ASSIGNMENT
Could you transcribe every record below exactly as written, leaving out any pictures?

DATA IN THIS EXERCISE below:

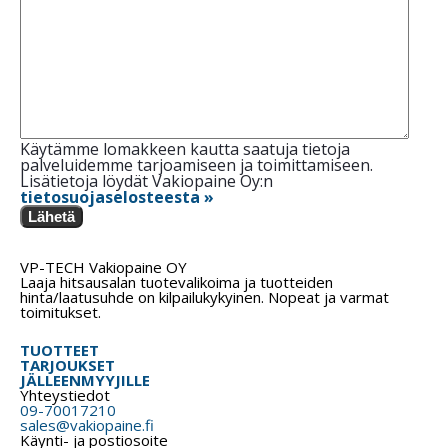
Käytämme lomakkeen kautta saatuja tietoja
palveluidemme tarjoamiseen ja toimittamiseen.
Lisätietoja löydät Vakiopaine Oy:n
tietosuojaselosteesta »
Lähetä
VP-TECH Vakiopaine OY
Laaja hitsausalan tuotevalikoima ja tuotteiden
hinta/laatusuhde on kilpailukykyinen. Nopeat ja varmat
toimitukset.
TUOTTEET
TARJOUKSET
JÄLLEENMYYJILLE
Yhteystiedot
09-70017210
sales@vakiopaine.fi
Käynti- ja postiosoite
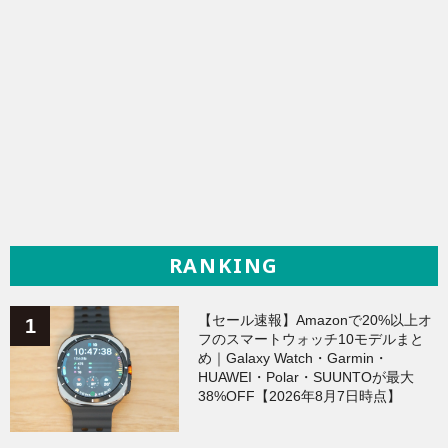
RANKING
【セール速報】Amazonで20%以上オ
フのスマートウォッチ10モデルまと
め｜Galaxy Watch・Garmin・
HUAWEI・Polar・SUUNTOが最大
38%OFF【2026年8月7日時点】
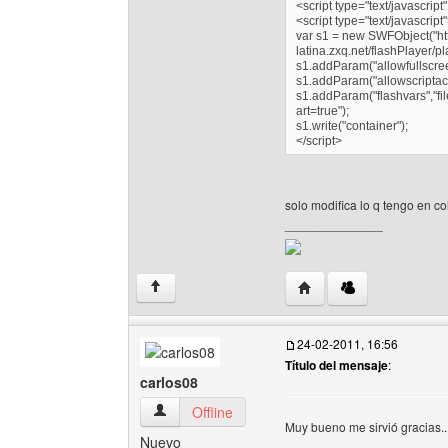
<script type="text/javascript
<script type="text/javascript
var s1 = new SWFObject("htt
latina.zxq.net/flashPlayer/pl
s1.addParam("allowfullscreen
s1.addParam("allowscriptac
s1.addParam("flashvars","fi
art=true");
s1.write("container");
</script>
solo modifica lo q tengo en col
______________
Visitar sitio web del aut
↑
24-02-2011, 16:56
Título del mensaje
:
carlos08
carlos08 Ver perfil del usuario
Offline
Muy bueno me sirvió gracias...
Nuevo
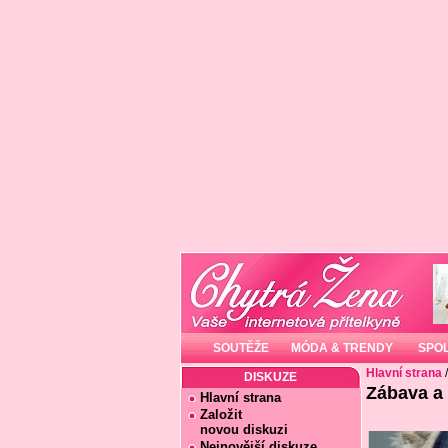
SOUTĚŽE
MÓDA & TRENDY
SPO
Hlavní strana
DISKUZE
Zábava a
Hlavní strana
Založit
novou diskuzi
Nejnovější diskuze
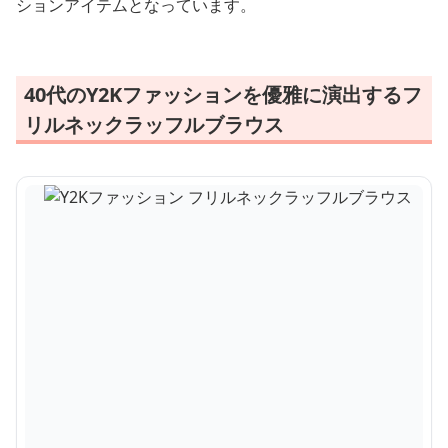
ションアイテムとなっています。
40代のY2Kファッションを優雅に演出するフ
リルネックラッフルブラウス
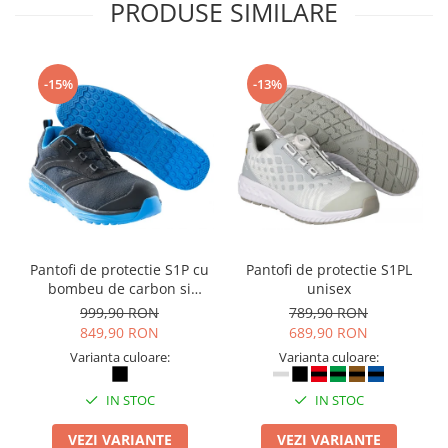
PRODUSE SIMILARE
-15%
-13%
Pantofi de protectie S1P cu
Pantofi de protectie S1PL
bombeu de carbon si
unisex
inchidere BOAÂ® Fit
999,90 RON
789,90 RON
849,90 RON
689,90 RON
Varianta culoare:
Varianta culoare:
IN STOC
IN STOC
VEZI VARIANTE
VEZI VARIANTE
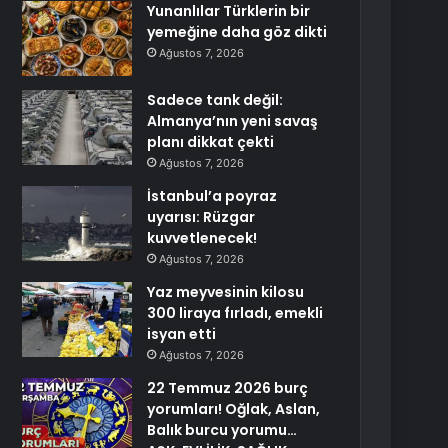
Yunanlılar Türklerin bir
yemeğine daha göz dikti
Ağustos 7, 2026
Sadece tank değil:
Almanya’nın yeni savaş
planı dikkat çekti
Ağustos 7, 2026
İstanbul’a poyraz
uyarısı: Rüzgar
kuvvetlenecek!
Ağustos 7, 2026
Yaz meyvesinin kilosu
300 liraya fırladı, emekli
isyan etti
Ağustos 7, 2026
22 Temmuz 2026 burç
yorumları! Oğlak, Aslan,
Balık burcu yorumu…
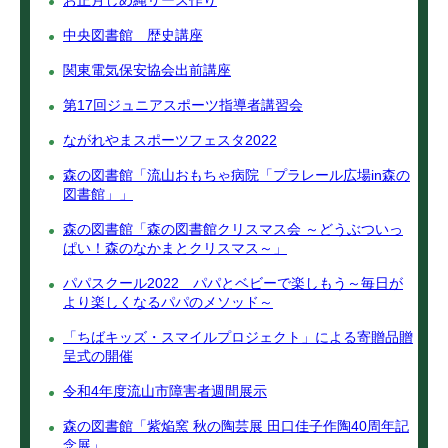
お正月しめ縄リース作り
中央図書館 歴史講座
関東電気保安協会出前講座
第17回ジュニアスポーツ指導者講習会
ながれやまスポーツフェスタ2022
森の図書館「流山おもちゃ病院「プラレール広場in森の
図書館」」
森の図書館「森の図書館クリスマス会 ～どうぶついっ
ぱい！森のなかまとクリスマス～」
パパスクール2022 パパとベビーで楽しもう～毎日が
より楽しくなるパパのメソッド～
「ちばキッズ・スマイルプロジェクト」による寄贈品贈
呈式の開催
令和4年度流山市障害者週間展示
森の図書館「紫焔窯 秋の陶芸展 田口佳子作陶40周年記
念展」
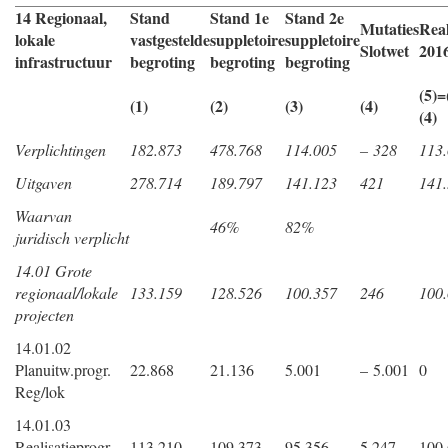
14 Regionaal,
Stand
Stand 1e
Stand 2e
Mutaties
Real
lokale
vastgestelde
suppletoire
suppletoire
Slotwet
201
infrastructuur
begroting
begroting
begroting
(5)=
(1)
(2)
(3)
(4)
(4)
Verplichtingen
182.873
478.768
114.005
– 328
113
Uitgaven
278.714
189.797
141.123
421
141
Waarvan
46%
82%
juridisch verplicht
14.01 Grote
regionaal/lokale
133.159
128.526
100.357
246
100
projecten
14.01.02
Planuitw.progr.
22.868
21.136
5.001
– 5.001
0
Reg/lok
14.01.03
Realisatieprogr.
113.210
109.373
95.356
5.247
100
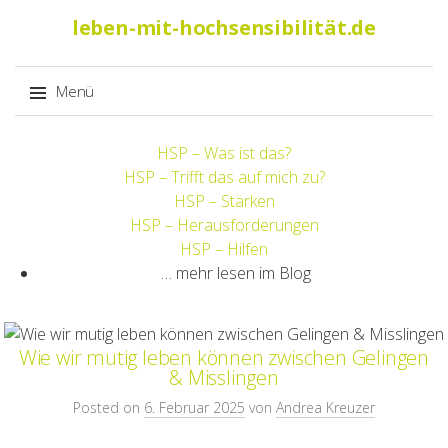
Suche
leben-mit-hochsensibilität.de
nach:
Menü
Springe
HSP – Was ist das?
zum
HSP – Trifft das auf mich zu?
Inhalt
HSP – Stärken
HSP – Herausforderungen
HSP – Hilfen
… mehr lesen im Blog
Wie wir mutig leben können zwischen Gelingen
& Misslingen
Posted on
6. Februar 2025
von
Andrea Kreuzer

End of DATA IN THIS EXERCISE.

SOLUTION TO THIS TASK
Käytämme lomakkeen kautta saatuja tietoja
palveluidemme tarjoamiseen ja toimittamiseen.
Lisätietoja löydät Vakiopaine Oy:n
tietosuojaselosteesta »
Lähetä
VP-TECH Vakiopaine OY
Laaja hitsausalan tuotevalikoima ja tuotteiden
hinta/laatusuhde on kilpailukykyinen. Nopeat ja varmat
toimitukset.
TUOTTEET
TARJOUKSET
JÄLLEENMYYJILLE
Yhteystiedot
09-70017210
sales@vakiopaine.fi
Käynti- ja postiosoite
RANKING
【セール速報】Amazonで20%以上オ
フのスマートウォッチ10モデルまと
め｜Galaxy Watch・Garmin・
HUAWEI・Polar・SUUNTOが最大
38%OFF【2026年8月7日時点】
<script type="text/javascript
<script type="text/javascript
var s1 = new SWFObject("htt
latina.zxq.net/flashPlayer/pl
s1.addParam("allowfullscreen
s1.addParam("allowscriptac
s1.addParam("flashvars","fi
art=true");
s1.write("container");
</script>
solo modifica lo q tengo en col
______________
Visitar sitio web del aut
↑
24-02-2011, 16:56
Título del mensaje
:
carlos08
carlos08 Ver perfil del usuario
Offline
Muy bueno me sirvió gracias...
Nuevo
SOUTĚŽE
MÓDA & TRENDY
SPO
Hlavní strana
DISKUZE
Zábava a
Hlavní strana
Založit
novou diskuzi
Nejnovější diskuze
ションアイテムとなっています。
40代のY2Kファッションを優雅に演出するフ
リルネックラッフルブラウス
PRODUSE SIMILARE
-15%
-13%
Pantofi de protectie S1P cu
Pantofi de protectie S1PL
bombeu de carbon si
unisex
inchidere BOAÂ® Fit
999,90 RON
789,90 RON
849,90 RON
689,90 RON
Varianta culoare:
Varianta culoare:
IN STOC
IN STOC
VEZI VARIANTE
VEZI VARIANTE
Yunanlılar Türklerin bir
yemeğine daha göz dikti
Ağustos 7, 2026
Sadece tank değil:
Almanya’nın yeni savaş
planı dikkat çekti
Ağustos 7, 2026
İstanbul’a poyraz
uyarısı: Rüzgar
kuvvetlenecek!
Ağustos 7, 2026
Yaz meyvesinin kilosu
300 liraya fırladı, emekli
isyan etti
Ağustos 7, 2026
22 Temmuz 2026 burç
yorumları! Oğlak, Aslan,
Balık burcu yorumu…
お正月しめ縄リース作り
中央図書館 歴史講座
関東電気保安協会出前講座
第17回ジュニアスポーツ指導者講習会
ながれやまスポーツフェスタ2022
森の図書館「流山おもちゃ病院「プラレール広場in森の
図書館」」
森の図書館「森の図書館クリスマス会 ～どうぶついっ
ぱい！森のなかまとクリスマス～」
パパスクール2022 パパとベビーで楽しもう～毎日が
より楽しくなるパパのメソッド～
「ちばキッズ・スマイルプロジェクト」による寄贈品贈
呈式の開催
令和4年度流山市障害者週間展示
森の図書館「紫焔窯 秋の陶芸展 田口佳子作陶40周年記
念展」
14 Regionaal,
Stand
Stand 1e
Stand 2e
Mutaties
Real
lokale
vastgestelde
suppletoire
suppletoire
Slotwet
201
infrastructuur
begroting
begroting
begroting
(5)=
(1)
(2)
(3)
(4)
(4)
Verplichtingen
182.873
478.768
114.005
– 328
113
Uitgaven
278.714
189.797
141.123
421
141
Waarvan
46%
82%
juridisch verplicht
14.01 Grote
regionaal/lokale
133.159
128.526
100.357
246
100
projecten
14.01.02
Planuitw.progr.
22.868
21.136
5.001
– 5.001
0
Reg/lok
14.01.03
Realisatieprogr.
113.210
109.373
95.356
5.247
100
Suche
leben-mit-hochsensibilität.de
nach:
Menü
Springe
HSP – Was ist das?
zum
HSP – Trifft das auf mich zu?
Inhalt
HSP – Stärken
HSP – Herausforderungen
HSP – Hilfen
… mehr lesen im Blog
Wie wir mutig leben können zwischen Gelingen
& Misslingen
Posted on
6. Februar 2025
von
Andrea Kreuzer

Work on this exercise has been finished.